Former Director-NIH Centre for Regenerative Medicine

Dr. Rao is internationally renowned for his research in stem cells and regenerative medicine. He has worked in the stem cell field for more than 2 decades, with positions in academia, government, regulatory affairs and industry, and he has authored more than 300 publications. . Following postdoctoral training at Case Western Reserve University, he established his research laboratory in neural development at the University of Utah. He next joined the National Institute on Aging as Chief of the Neurosciences Section where he studied neural progenitor cells. In 2011, Rao was appointed Director of the National Institutes of Health, Centre for Regenerative Medicine. He has also participated on committees including Chairman of the U.S. Food and Drug Administration’s Cellular Tissue and Gene Therapies Advisory Committee, the California Institute of Regenerative Medicine, International Society for Stem Cell Research and as the liaison to the International Society for Cellular Therapy .

Prof. Kapil Bharti

Senior Investigator, National Eye Institute, Washington DC

Prof Bharti is one of the most eminent experts in the field of ocular stem cells and their translational applicablity. Prof Bharti won international recognition for his development of a three dimensional scaffold for retinal cells. Dr. Bharti has authored numerous publications and has won several awards, including, most recently, being named an Earl Stadtman Investigator at the prestigious National Eye Institute.

Prof. Deepak Lamba

Associate Professor, University of California, San Francisco

Dr.Lamba earned his medical degree from the University of Mumbai, Mumbai, India, and practiced as a physician there. He received a master’s degree in bioengineering from University of Illinois at Chicago, where he worked on a chemically stimulating retinal prosthesis device, followed by a Ph.D. degree and post-doctoral fellowship from the University of Washington in Seattle, where he focused on generating and transplanting retinal cells derived from human embryonic stem cells and iPSCs in the lab of Dr. Thomas Reh. He has gained retinal and disease modeling relevant expertise and extensive and unique knowledge and skills working with stem cell technologies for over 14 years. Dr.Lamba’s research focuses on identifying new methods to treat degenerative vision disorders, including macular degeneration and retinitis pigmentosa, using stem cell technology. His lab is working on two broad areas: (a) feasibility of photoreceptor replacement therapy and hurdles to successful cellular integration and (b) modeling retinal degenerations in vitro using iPSCs as well as bioengineering technologies for biomarker and drug discovery.

Dr. Jyotsna Dhawan

Emeritus Scientist, Center for Cellular and Molecular Biology, India

Chief Scientist at CCMB and Professor, Academy of Scientific and Innovative Research and an Adjunct Professer at Institute of Stem Cells and Regenerative Medicine, Bangalore. Dr.

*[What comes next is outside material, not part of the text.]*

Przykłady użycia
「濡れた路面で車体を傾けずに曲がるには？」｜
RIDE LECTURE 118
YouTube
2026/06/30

Jyotsna Dhawan obtained a Ph.D. in cell biology and biochemistry from Boston University in 1991 and pursued postdoctoral work at Stanford University. Dr Dhawan joined the Centre for Cellular and Molecular Biology (CCMB) in Hyderabad, India in 1996, where she started a group studying the biology of quiescence in muscle stem cells. From 2009-2014, Dr.Dhawan was deputed to help establish the Institute for Stem Cell Biology and Regenerative Medicine (InStem) in Bangalore. Her recent work probes the control of epigenetic networks in quiescent stem cells, highlighting the importance of chromatin mechanisms in maintaining self-renewal capacity.

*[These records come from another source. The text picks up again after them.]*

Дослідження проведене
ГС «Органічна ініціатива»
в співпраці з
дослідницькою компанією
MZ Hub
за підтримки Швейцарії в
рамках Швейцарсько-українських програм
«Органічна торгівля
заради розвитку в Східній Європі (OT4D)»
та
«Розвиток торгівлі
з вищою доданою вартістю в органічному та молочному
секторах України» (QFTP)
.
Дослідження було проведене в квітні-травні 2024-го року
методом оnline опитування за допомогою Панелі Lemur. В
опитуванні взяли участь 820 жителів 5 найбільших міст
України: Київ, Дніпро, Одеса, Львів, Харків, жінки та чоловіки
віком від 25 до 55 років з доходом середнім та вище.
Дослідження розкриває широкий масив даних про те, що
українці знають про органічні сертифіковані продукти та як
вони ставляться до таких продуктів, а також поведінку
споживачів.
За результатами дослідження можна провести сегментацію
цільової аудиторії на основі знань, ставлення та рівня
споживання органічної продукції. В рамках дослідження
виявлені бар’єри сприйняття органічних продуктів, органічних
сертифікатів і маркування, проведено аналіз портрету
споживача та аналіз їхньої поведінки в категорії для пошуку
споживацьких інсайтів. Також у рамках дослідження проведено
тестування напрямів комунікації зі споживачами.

Prof. Ramaswamy Subramanian

Director, Bindley Bioscience Center, Purdue University, West Lafayette, Indiana

Prof. Ramaswamy is a structural biologist with expertise in protein crystallography, who earned his Ph.D. in molecular biophysics from the Indian Institute of Science at Bangalore. After graduation, he moved to Uppsala, Sweden, for a fellowship at the Swedish University of Agricultural Sciences. Ramaswamy stayed at SLU for eight years, serving as a researcher and docent before moving to Iowa City for a faculty position at the University of Iowa. While working as assistant dean and director of core research facilities in Iowa, Ramaswamy helped create a unique structural biology program — an accomplishment he later duplicated at inSTEM in India. Ramaswamy was the founding Dean at inStem & also co-founded and served as the first CEO of the Center for Cellular and Molecular Platforms, Bangalore, a life sciences innovation hub for academia, industry and start-up companies.